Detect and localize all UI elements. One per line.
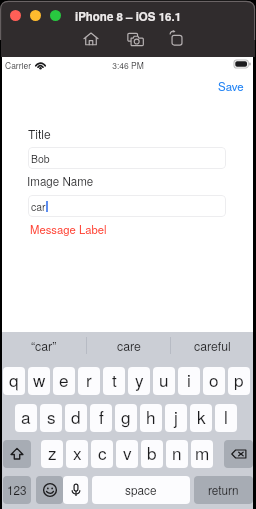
button[interactable]: space bbox=[92, 476, 190, 504]
button[interactable]: d bbox=[65, 404, 87, 432]
button[interactable]: r bbox=[78, 367, 100, 395]
staticText: k bbox=[197, 404, 206, 429]
button[interactable]: 123 bbox=[3, 476, 31, 504]
button[interactable]: t bbox=[103, 367, 125, 395]
staticText: h bbox=[146, 404, 156, 429]
staticText: careful bbox=[194, 337, 231, 355]
staticText: u bbox=[159, 367, 169, 392]
staticText: iPhone 8 – iOS 16.1 bbox=[0, 8, 256, 24]
button[interactable]: z bbox=[41, 440, 63, 468]
staticText: “car” bbox=[31, 337, 57, 355]
staticText: Save bbox=[218, 78, 244, 94]
staticText: e bbox=[59, 367, 69, 392]
button[interactable]: Dictate bbox=[63, 476, 88, 504]
staticText: z bbox=[48, 440, 57, 465]
staticText: car bbox=[31, 199, 46, 214]
staticText: w bbox=[33, 367, 46, 392]
staticText: f bbox=[99, 404, 104, 429]
button[interactable]: l bbox=[215, 404, 237, 432]
button[interactable]: Home bbox=[83, 31, 99, 47]
button[interactable]: q bbox=[3, 367, 25, 395]
staticText: g bbox=[121, 404, 131, 429]
staticText: m bbox=[195, 440, 210, 465]
staticText: b bbox=[147, 440, 157, 465]
staticText: x bbox=[73, 440, 82, 465]
staticText: 123 bbox=[7, 481, 27, 498]
button[interactable]: v bbox=[116, 440, 138, 468]
staticText: Carrier bbox=[5, 59, 31, 71]
button[interactable]: y bbox=[128, 367, 150, 395]
staticText: v bbox=[123, 440, 132, 465]
button[interactable]: w bbox=[28, 367, 50, 395]
button[interactable]: Backspace bbox=[224, 440, 253, 468]
staticText: i bbox=[187, 367, 191, 392]
staticText: n bbox=[172, 440, 182, 465]
button[interactable]: Rotate bbox=[169, 30, 185, 46]
button[interactable]: car bbox=[28, 195, 226, 217]
button[interactable]: e bbox=[53, 367, 75, 395]
staticText: return bbox=[208, 481, 239, 498]
button[interactable]: Bob bbox=[28, 147, 226, 169]
staticText: l bbox=[224, 404, 228, 429]
button[interactable]: b bbox=[141, 440, 163, 468]
staticText: y bbox=[135, 367, 144, 392]
button[interactable]: g bbox=[115, 404, 137, 432]
staticText: a bbox=[21, 404, 31, 429]
button[interactable]: f bbox=[90, 404, 112, 432]
staticText: j bbox=[174, 404, 178, 429]
button[interactable]: m bbox=[191, 440, 213, 468]
button[interactable]: x bbox=[66, 440, 88, 468]
button[interactable]: s bbox=[40, 404, 62, 432]
staticText: care bbox=[117, 337, 141, 355]
button[interactable]: j bbox=[165, 404, 187, 432]
staticText: 3:46 PM bbox=[2, 59, 254, 71]
button[interactable]: “car” bbox=[2, 332, 86, 358]
button[interactable]: Emoji bbox=[36, 476, 63, 504]
staticText: Bob bbox=[31, 151, 50, 166]
button[interactable]: a bbox=[15, 404, 37, 432]
staticText: space bbox=[125, 481, 157, 498]
button[interactable]: careful bbox=[171, 332, 254, 358]
staticText: p bbox=[234, 367, 244, 392]
button[interactable]: p bbox=[228, 367, 250, 395]
staticText: o bbox=[209, 367, 219, 392]
staticText: d bbox=[71, 404, 81, 429]
button[interactable]: h bbox=[140, 404, 162, 432]
button[interactable]: o bbox=[203, 367, 225, 395]
button[interactable]: Screenshot bbox=[127, 31, 144, 48]
staticText: Title bbox=[28, 125, 51, 142]
staticText: r bbox=[86, 367, 92, 392]
button[interactable]: c bbox=[91, 440, 113, 468]
button[interactable]: k bbox=[190, 404, 212, 432]
staticText: q bbox=[9, 367, 19, 392]
staticText: Message Label bbox=[30, 221, 107, 237]
button[interactable]: Save bbox=[218, 78, 244, 94]
staticText: s bbox=[47, 404, 56, 429]
staticText: c bbox=[98, 440, 107, 465]
button[interactable]: Minimize window bbox=[30, 10, 41, 21]
button[interactable]: care bbox=[87, 332, 170, 358]
button[interactable]: Shift bbox=[3, 440, 31, 468]
button[interactable]: return bbox=[194, 476, 253, 504]
staticText: Image Name bbox=[27, 173, 94, 190]
button[interactable]: Zoom window bbox=[50, 10, 61, 21]
button[interactable]: u bbox=[153, 367, 175, 395]
button[interactable]: Close window bbox=[10, 10, 21, 21]
staticText: t bbox=[112, 367, 117, 392]
button[interactable]: n bbox=[166, 440, 188, 468]
button[interactable]: i bbox=[178, 367, 200, 395]
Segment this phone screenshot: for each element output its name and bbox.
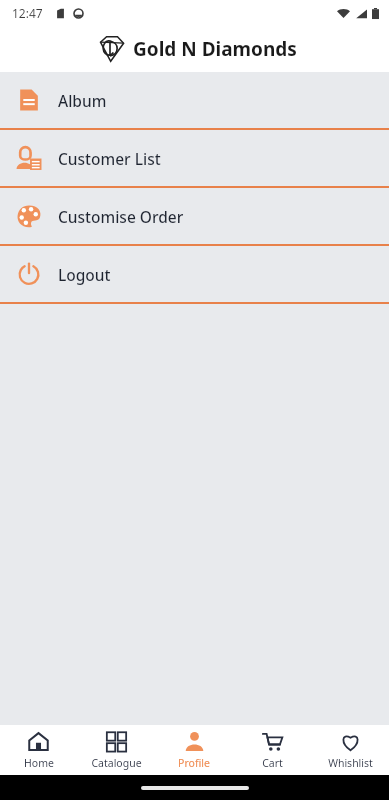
button[interactable]: Customise Order: [0, 188, 389, 244]
button[interactable]: Cart: [233, 725, 311, 775]
button[interactable]: Home: [0, 725, 77, 775]
staticText: Profile: [178, 756, 210, 770]
staticText: Home: [24, 756, 54, 770]
button[interactable]: Customer List: [0, 130, 389, 186]
staticText: Customer List: [58, 148, 161, 169]
button[interactable]: Logout: [0, 246, 389, 302]
staticText: Cart: [262, 756, 283, 770]
staticText: Catalogue: [91, 756, 142, 770]
button[interactable]: Whishlist: [311, 725, 389, 775]
staticText: Logout: [58, 264, 111, 285]
staticText: 12:47: [12, 5, 43, 21]
staticText: Whishlist: [328, 756, 373, 770]
staticText: Album: [58, 90, 107, 111]
button[interactable]: Catalogue: [77, 725, 155, 775]
button[interactable]: Album: [0, 72, 389, 128]
button[interactable]: Profile: [155, 725, 233, 775]
staticText: Customise Order: [58, 206, 184, 227]
staticText: Gold N Diamonds: [133, 36, 297, 62]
══════════════════════════════
**What is required**
Figure out how many lines above hold "Profile", then give that number alone.

**Exercise output**
2